This is a recipe I’ve taken from Hugh Fearnley-Whittingstall who I think is magic. It can be used for savory pies, Cornish pasties, old school vol-a-vents…..
Main tips are to have the butter super cold, don’t handle the pastry much and let it rest once you’ve made it.
Ingredients
3/4 cup plus 2 tablespoons cold butter cut into little cubes
3 cups unbleached all purpose flour
A big pinch of salt
Iced water
1 egg yolk (always always free range) with a splash of milk to glaze
What to do
- Put the little cubes/chunks of cold butter into the flour and salt and coat them all. This feels really nice on your hands.
- Add a little iced water and keep adding ’til all the flour is wet enough to make into a ball. It is probably about half a pint, but just add little scooshes at a time. Don’t make it too sticky.
- Flour your surface and shape the dough with your hands to a fat rectangle. Don’t handle it much as you want to keep the block cold.
- Roll it out with a rolling pin (glass bottle if you don’t have one) keeping the rectangular shape
- When the dough is about 3/4 inch fold the far third towards you and the near third back over that so you have a rectangle a third of the size and 3 times as thick.

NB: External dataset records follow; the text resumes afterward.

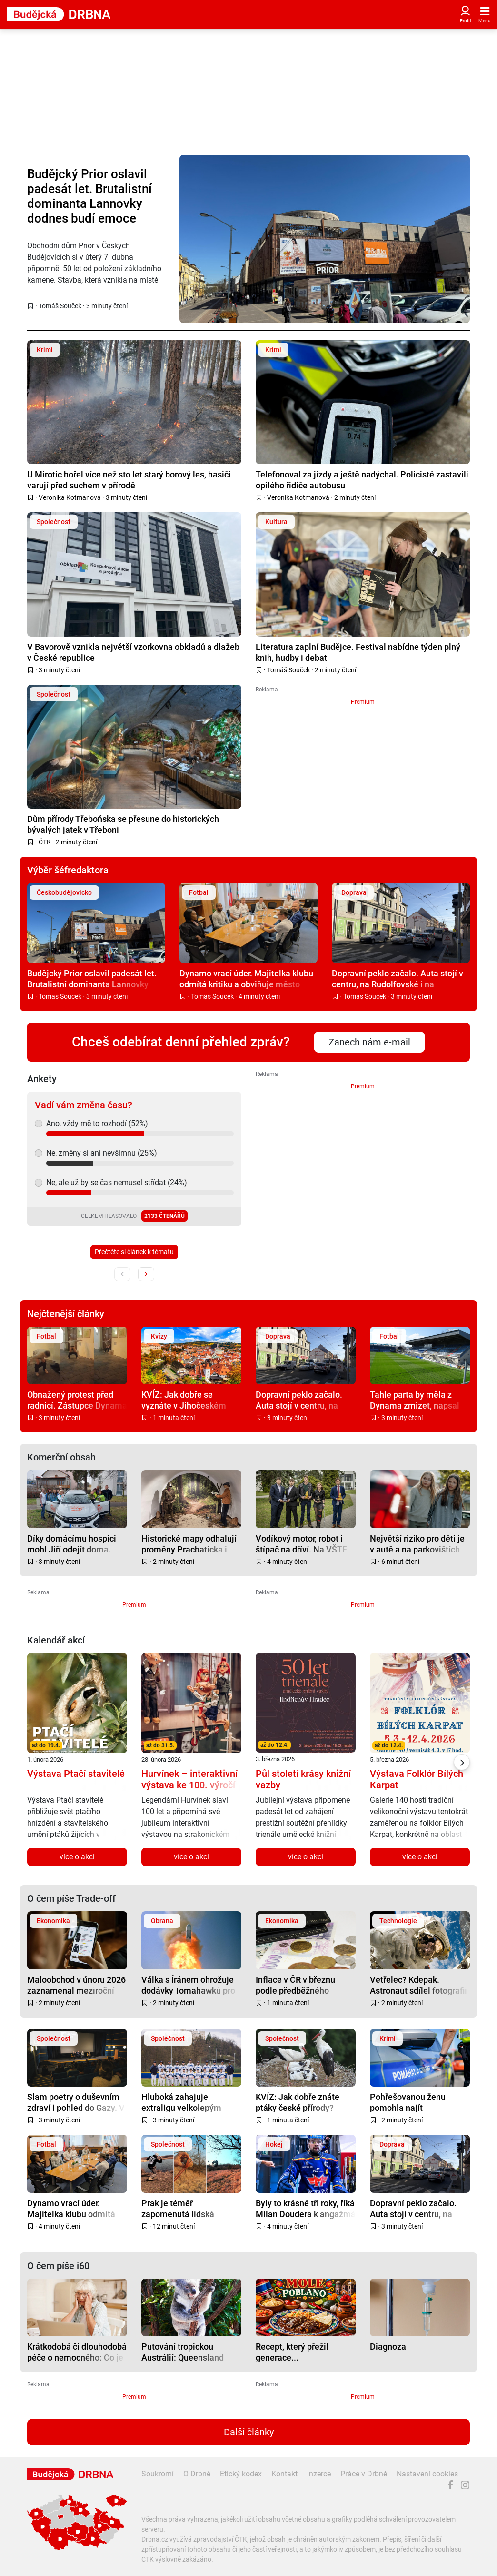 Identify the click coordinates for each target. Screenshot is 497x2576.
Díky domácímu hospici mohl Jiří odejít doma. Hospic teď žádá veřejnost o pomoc (77, 1543)
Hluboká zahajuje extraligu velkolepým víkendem (181, 2102)
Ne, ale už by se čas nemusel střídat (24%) (116, 1182)
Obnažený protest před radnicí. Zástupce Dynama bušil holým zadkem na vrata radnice (77, 1399)
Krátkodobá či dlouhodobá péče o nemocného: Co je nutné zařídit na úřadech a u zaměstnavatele (77, 2352)
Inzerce (319, 2473)
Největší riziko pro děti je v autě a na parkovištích (417, 1543)
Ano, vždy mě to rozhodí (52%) (97, 1123)
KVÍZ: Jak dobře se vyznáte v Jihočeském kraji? (183, 1399)
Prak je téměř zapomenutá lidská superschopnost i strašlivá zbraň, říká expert (191, 2208)
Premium (363, 702)
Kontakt (284, 2473)
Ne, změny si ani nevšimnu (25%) (101, 1152)
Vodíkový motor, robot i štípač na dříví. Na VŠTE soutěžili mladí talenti (301, 1543)
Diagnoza (388, 2347)
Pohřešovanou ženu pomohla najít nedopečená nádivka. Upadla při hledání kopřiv (417, 2102)
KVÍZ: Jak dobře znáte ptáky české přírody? (297, 2102)
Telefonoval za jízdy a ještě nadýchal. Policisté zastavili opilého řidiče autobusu (362, 479)
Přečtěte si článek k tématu (134, 1252)
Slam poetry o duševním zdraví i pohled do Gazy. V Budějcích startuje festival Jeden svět (77, 2102)
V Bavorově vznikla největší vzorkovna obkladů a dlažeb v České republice (133, 652)
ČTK (45, 842)
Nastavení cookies (427, 2473)
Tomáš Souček (60, 306)
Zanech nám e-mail (369, 1042)
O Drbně (196, 2473)
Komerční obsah (61, 1457)
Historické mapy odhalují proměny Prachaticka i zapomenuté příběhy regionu (189, 1543)
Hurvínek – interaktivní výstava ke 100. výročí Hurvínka (189, 1785)
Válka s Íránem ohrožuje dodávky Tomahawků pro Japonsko (188, 1985)
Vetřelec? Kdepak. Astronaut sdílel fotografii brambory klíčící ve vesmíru (418, 1985)
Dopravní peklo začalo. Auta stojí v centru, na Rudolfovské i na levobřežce (397, 978)
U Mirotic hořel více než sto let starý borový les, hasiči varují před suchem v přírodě (129, 479)
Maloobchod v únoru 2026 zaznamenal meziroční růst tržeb (76, 1985)
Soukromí (157, 2473)
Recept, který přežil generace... (292, 2352)
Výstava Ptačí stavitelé (76, 1773)
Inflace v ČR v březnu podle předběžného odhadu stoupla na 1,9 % (302, 1985)
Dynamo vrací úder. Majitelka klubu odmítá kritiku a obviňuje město (246, 978)
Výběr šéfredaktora (68, 870)
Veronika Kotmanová (70, 497)
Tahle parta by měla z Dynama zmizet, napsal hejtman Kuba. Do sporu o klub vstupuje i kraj (419, 1399)
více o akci (77, 1856)
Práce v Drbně (363, 2473)
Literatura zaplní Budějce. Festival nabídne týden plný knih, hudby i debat (358, 652)
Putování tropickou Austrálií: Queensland (182, 2352)
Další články (249, 2432)
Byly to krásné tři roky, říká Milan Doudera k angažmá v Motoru (306, 2208)
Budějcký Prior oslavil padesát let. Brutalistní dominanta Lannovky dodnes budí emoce (89, 196)
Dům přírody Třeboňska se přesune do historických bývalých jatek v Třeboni (123, 824)
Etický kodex (241, 2473) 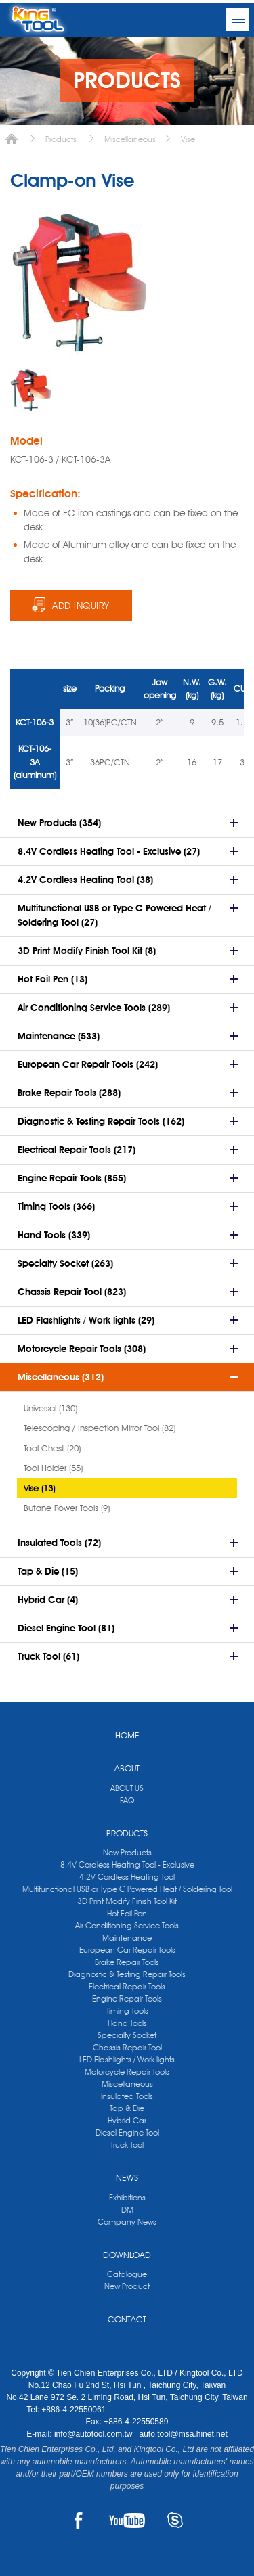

- Turn the rectangle 90 degrees and then roll back out making another long rectangle
- When it is about 3/4 inch think again fold the far third towards you and the near third back over that like you did before
- Repeat about 5 or 6 times dusting with flour when you need to.
- If it becomes at all sticky (due to a warm room) pop it in the fridge for a while, dust with flour and try again.
- When you’ve finished put it in the fridge for at least an hour
Pie fillings to follow later, got to go chainsawing now with my honey.